Dependency prediction analysis. To further explore the reasonableness of the resource dependency prediction, some of the dependencies were extracted, the course IDs were converted to course names, and local dependencies were visualized, as shown in Figure 10. Among the computer courses shown, Advanced Language Programming and Data Structures were the prerequisites for most courses, and the prediction results were in line with general cognition in the context of realistic scenarios.

Resource recommendation analysis. In this section, a case from the recommended results is analyzed to demonstrate the validity of the proposed ULRRM. We selected student U_10770703 in the MOOCCube_course dataset as the subject of analysis, who studied several courses, among which physics courses accounted for a large proportion. The learning history and ULRRM recommendations are shown in Figure 11. The dashed circle above the user sequence in the figure indicates the course resources that have a prerequisite dependency on the course resources that the user has interacted with historically, and the arrows indicate the prerequisite relationship. For example, Electrical Technology is a prerequisite for Fundamentals of Digital Electronics and Fundamentals of Analog Electronics. According to the recommendations of the ULRRM model in this study, the courses in blue on the list reflect the model’s ability to learn the dependency characteristics of resources and can guide the user’s learning path to a certain extent while recommending highly relevant resources according to the user’s personalized preferences.

5 Conclusions

In this study, we proposed a ULRRM that enables the recommendation of different kinds of learning resources. Inspired by the bag-of-words model, knowledge concepts were used as an intermediate language to unify the representations of different learning resources and provide static structural semantics for multidimensional resource information acquisition. Specifically, dependencies between concepts were extracted through concept graph learning, which in turn predicted resource dependencies based on dependencies between concepts. Further, static resource representations were extracted based on resource dependency graphs, while local session graphs and global session graphs were built based on students’ historical session information to introduce rich contextual information in terms of learning dynamic behavior. Ultimately, the multidimensional resource representations were integrated, and sequence representations were obtained for resource recommendation by capturing student preferences through sparse attention and suppressing noise interference. We conducted extensive experiments on real datasets to validate the superiority of the proposed approach.

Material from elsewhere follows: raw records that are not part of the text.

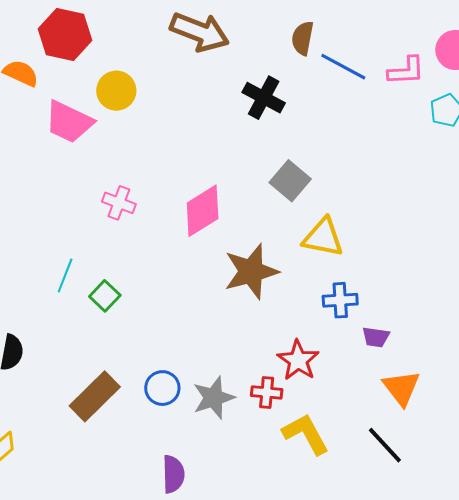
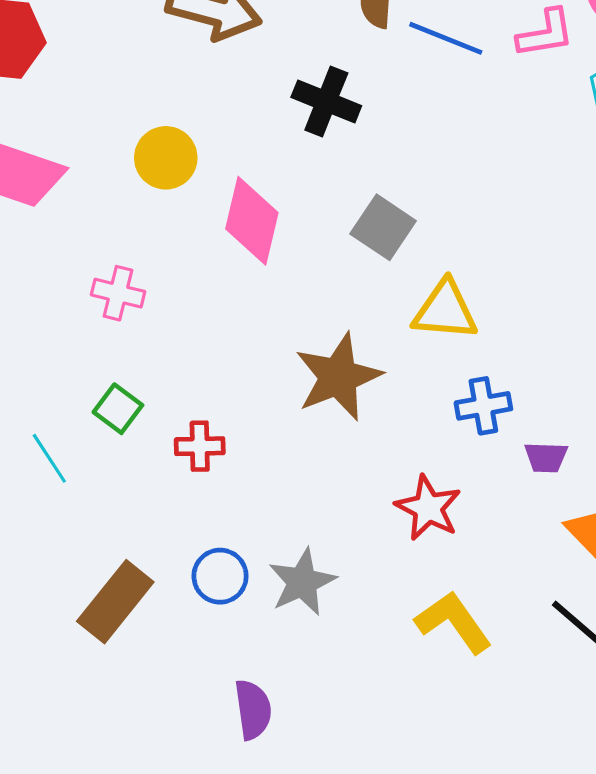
yellow circle: (116, 91) -> (166, 158), moved
pink diamond: (203, 211) -> (252, 221), moved, turned -38
cyan line: (65, 276) -> (49, 458), moved, turned -48
green square: (105, 296) -> (118, 409), moved
red cross: (267, 392) -> (200, 446), moved

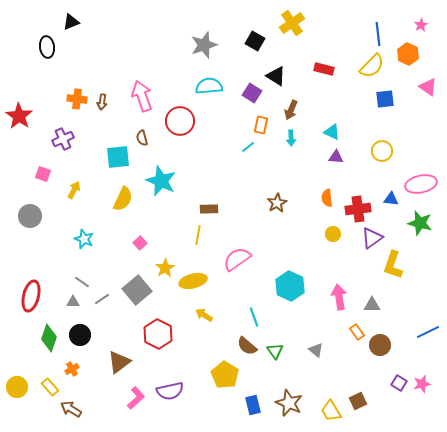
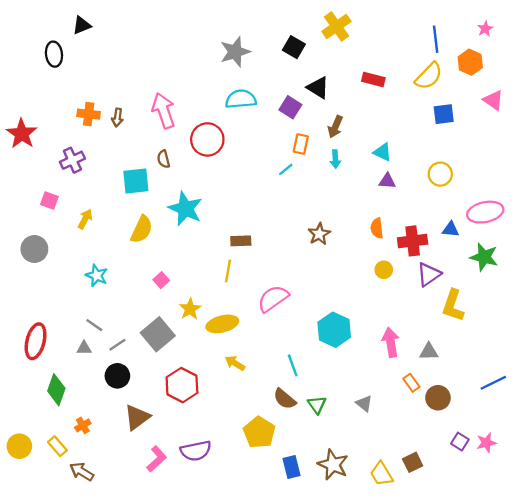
black circle: (80, 335) -> (117, 376), moved

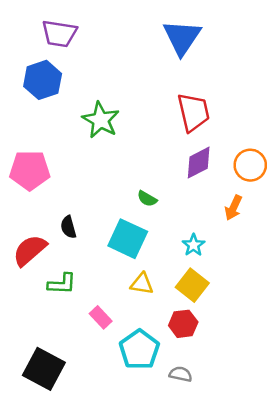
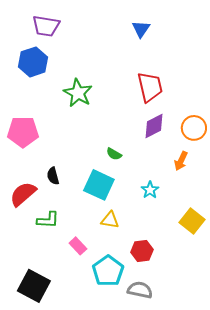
blue triangle: (182, 37) -> (141, 29), size x0.6
yellow square: (192, 285) -> (192, 221), moved
gray semicircle: (181, 374) -> (140, 290), size x1.4

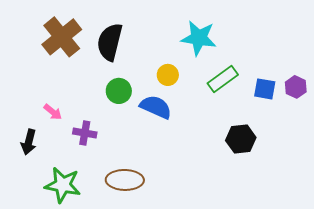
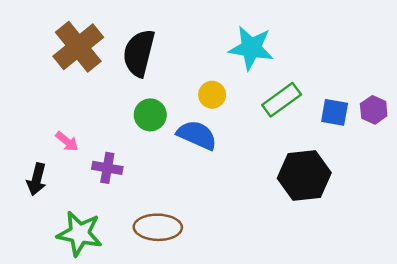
black hexagon: (241, 139) -> (304, 175), size x1.4

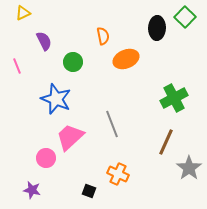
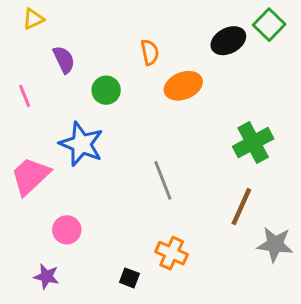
black ellipse: (157, 28) -> (228, 41), turned 60
pink trapezoid: (70, 137) -> (30, 176), moved
gray star: (189, 168) -> (275, 244), turned -30

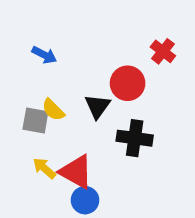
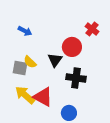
yellow arrow: (44, 168) -> (25, 95), size x1.5
blue circle: (85, 200) -> (69, 113), moved

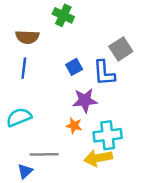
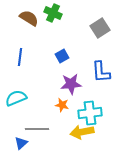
brown semicircle: (27, 37) -> (29, 18), moved, turned -150
gray square: (121, 49) -> (100, 28), moved
blue L-shape: (104, 73) -> (101, 72), moved

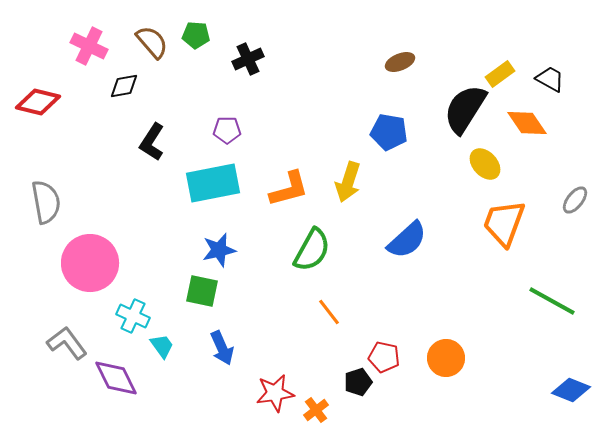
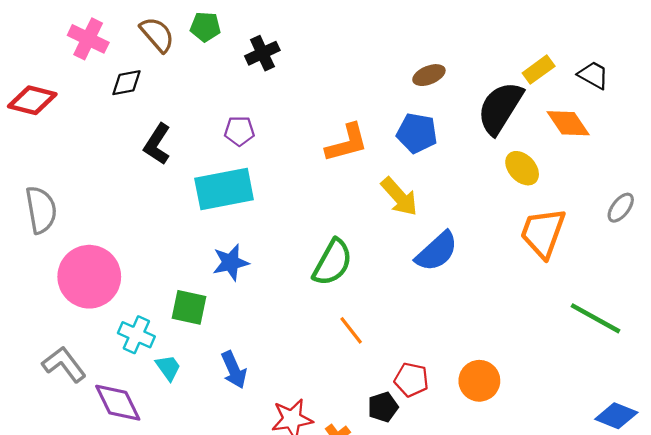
brown ellipse: (400, 62) -> (429, 75), moved
yellow arrow: (348, 182) -> (399, 197), moved, turned -60
orange L-shape: (289, 189) -> (347, 143), moved
green square: (202, 291) -> (189, 307), moved

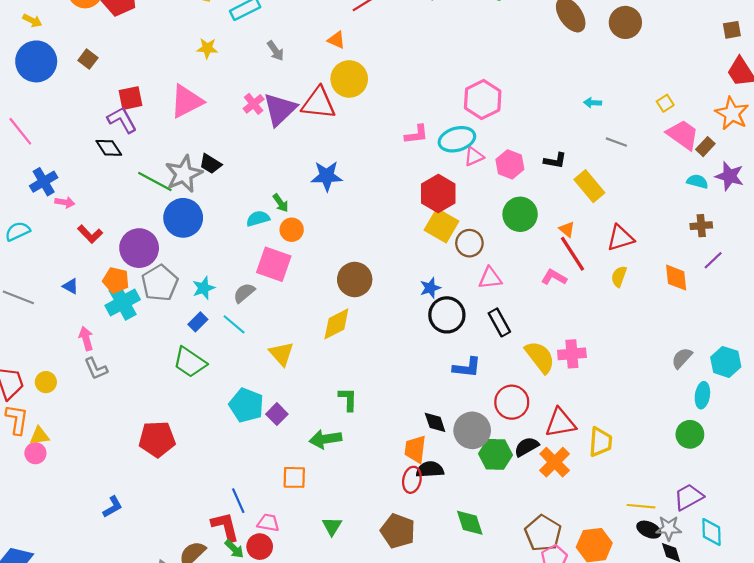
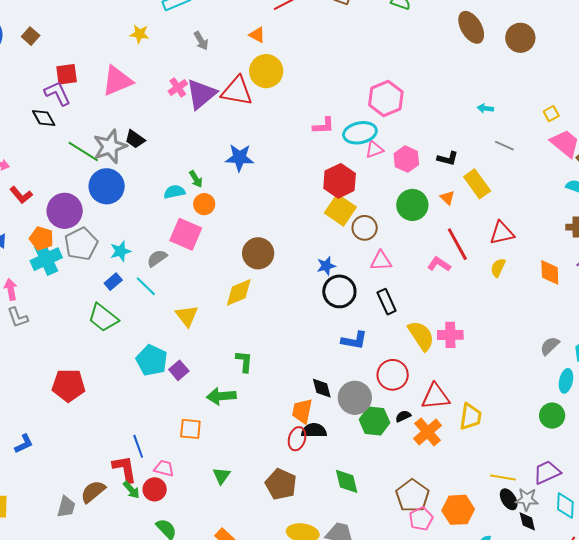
orange triangle: (567, 229) -> (447, 198), moved
black semicircle: (527, 447) -> (403, 416), size x0.7
black ellipse: (649, 530) -> (509, 499), turned 30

While this work demonstrates the effectiveness of dependency-aware representation learning for learning resource recommendation, several promising directions remain for future research. To better support online learning scenarios, future work will investigate model optimization strategies, such as incremental graph updates, parameter sharing across graph components, and efficient graph sampling, with the goal of improving scalability and real-time performance. In addition, incremental and continual learning strategies will be explored to progressively update dependency representations from accumulated interaction data, thereby enhancing robustness and reducing reliance on static annotations. To address data sparsity in GNN-based recommendation models, future studies will explore the use of large language models (LLMs) as data enhancers to generate potential learner–resource interactions, helping alleviate insufficient deep relationship learning. Meanwhile, by leveraging the generative capabilities of LLMs, we will investigate their potential role in producing semantic identifiers to enrich resource representations and improve the diversity of recommended content.